In her book “Waco Kid,” Lewison talks about the kindness of her local rabbi, who instilled in her a brief love of Hebrew. He tried to steer her into a more “traditional” lifestyle, but as an adolescent, Lewison was too intent on kicking up her heels in the town’s local dive bars. Waco was also where her immigrant father gathered the family around the radio to listen to the rising storm in Nazi Germany, and where Lewison vividly recalls the Jim Crow laws, wondering aloud “how colored water tastes.”

In the recently published “I Forgot to Get Old,” Lewison spins tales of whirlwind romances. One was with a Jewish veteran of World War II, whom she married after a weeklong romance. The marriage dissolved when he developed a “messianic complex,” according to Lewison.

There was also a short, torrid romance with a Beat artist. That ended after she met Mel Lewison, her husband of more than 30 years.

“We fell in love after two weeks, and we were married for 33 years!
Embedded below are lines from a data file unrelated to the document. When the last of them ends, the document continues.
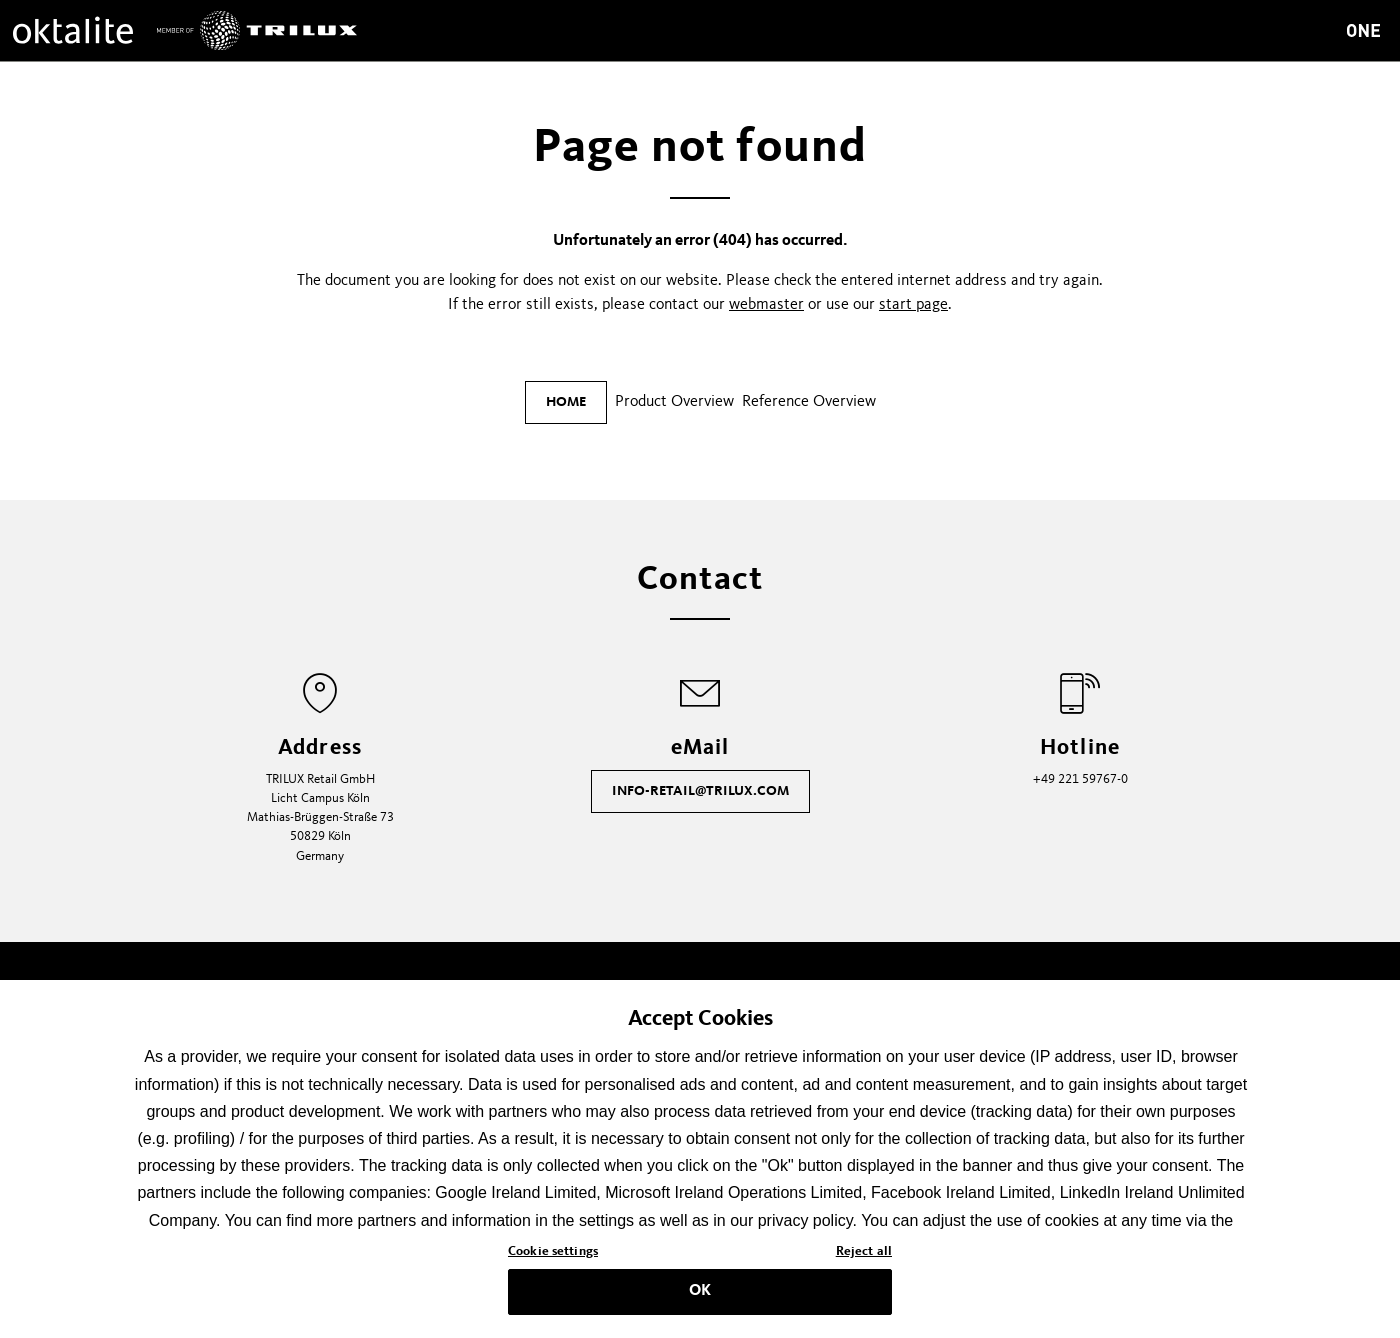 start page (913, 305)
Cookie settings (553, 1261)
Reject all (864, 1261)
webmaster (766, 305)
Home (566, 402)
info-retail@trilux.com (700, 791)
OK (700, 1301) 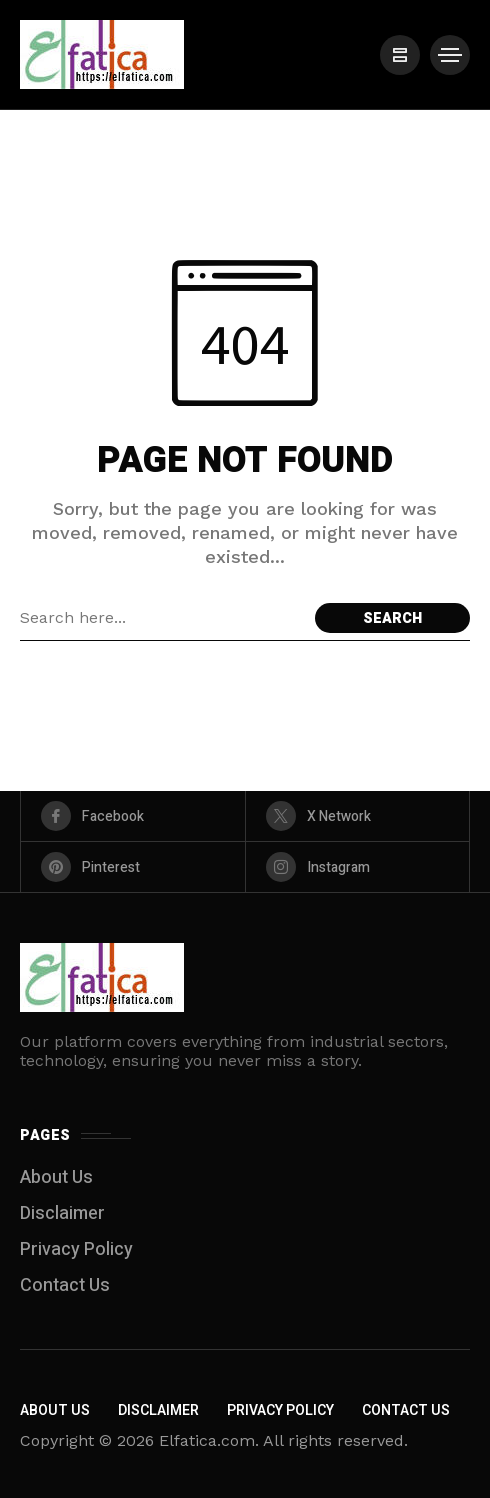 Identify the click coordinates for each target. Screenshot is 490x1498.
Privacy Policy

That’s how things worked in those days!”

The death of her husband in 1992 prompted Lewison to pen the memoir “Seduction of Silence,” which details the cycle of grief, anger and forgiveness that Lewison experienced.

“It’s all there!” she exclaims. “The good, the bad and the ugly!”

Looking out from her well-lit, hilltop home, which kept the cold night at bay, Lewison said she hoped she “would be remembered as someone who left a little bit of her light burning.”

Musing, she said, “I want people to think of me and say to themselves, ‘Once upon a time, she wrote some books…'”

Lewison’s vice trails off, and she thinks about her legacy for a moment.

“Not only that, but she got to be really old, too!”